* **EXERCISE REQUIREMENTS**
Output the data word for word, dropping every image.

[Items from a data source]
════

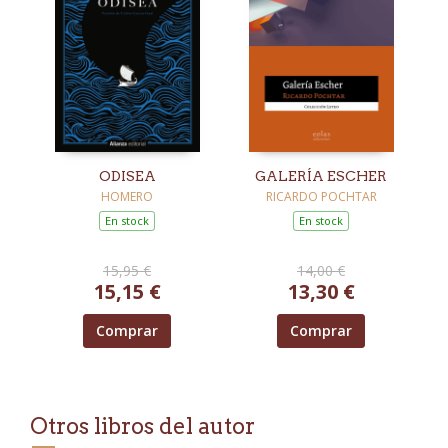
ODISEA
GALERÍA ESCHER
HOMERO
RICARDO POCHTAR
En stock
En stock
15,95 €
14,00 €
15,15 €
13,30 €
Comprar
Comprar
Otros libros del autor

════

* **ANSWER SECTION**
ODISEA
GALERÍA ESCHER
HOMERO
RICARDO POCHTAR
En stock
En stock
15,95 €
14,00 €
15,15 €
13,30 €
Comprar
Comprar
Otros libros del autor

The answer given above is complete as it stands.